TASK GOAL -
Every line in the following data that has "Alles" counts toward the total; state that total alone.

WORKING DATA -
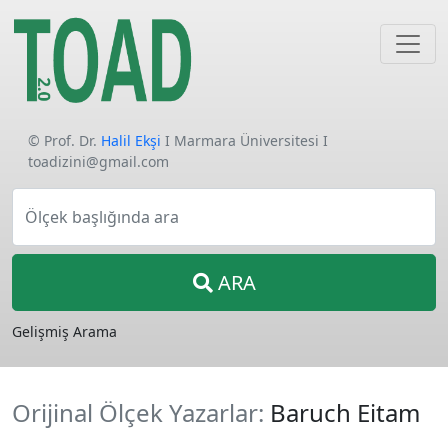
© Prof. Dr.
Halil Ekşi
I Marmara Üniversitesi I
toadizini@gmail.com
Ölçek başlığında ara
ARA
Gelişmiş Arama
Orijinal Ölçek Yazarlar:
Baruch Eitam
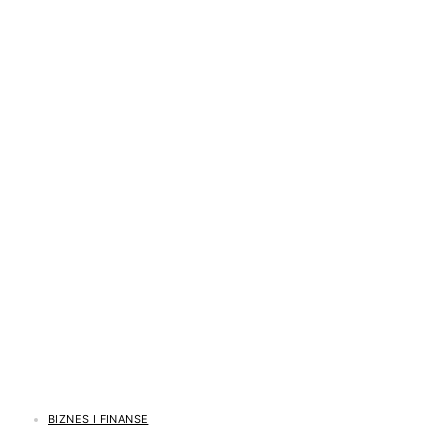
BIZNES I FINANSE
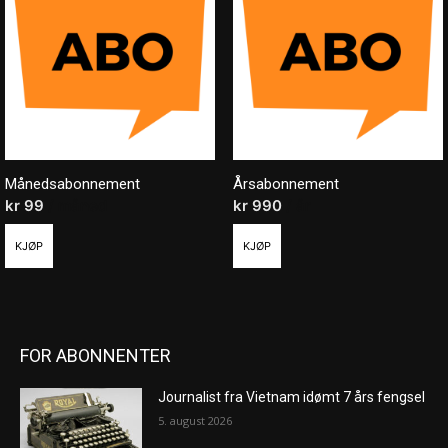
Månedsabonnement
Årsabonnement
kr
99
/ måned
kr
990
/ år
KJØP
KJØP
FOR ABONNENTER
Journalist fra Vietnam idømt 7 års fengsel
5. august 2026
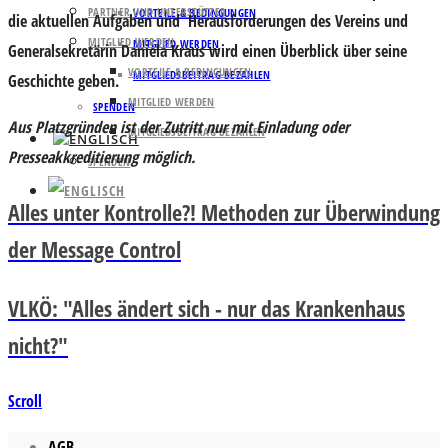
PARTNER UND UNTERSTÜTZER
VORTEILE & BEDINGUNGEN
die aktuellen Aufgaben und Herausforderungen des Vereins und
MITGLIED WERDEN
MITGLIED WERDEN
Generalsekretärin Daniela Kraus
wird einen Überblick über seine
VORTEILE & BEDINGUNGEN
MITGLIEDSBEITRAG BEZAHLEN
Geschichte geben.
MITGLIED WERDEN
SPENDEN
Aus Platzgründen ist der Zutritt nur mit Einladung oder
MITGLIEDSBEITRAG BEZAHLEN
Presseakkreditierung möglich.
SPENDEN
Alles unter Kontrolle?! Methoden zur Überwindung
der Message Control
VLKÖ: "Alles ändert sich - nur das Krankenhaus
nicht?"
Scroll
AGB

OUTPUT FOR THIS EXERCISE -
2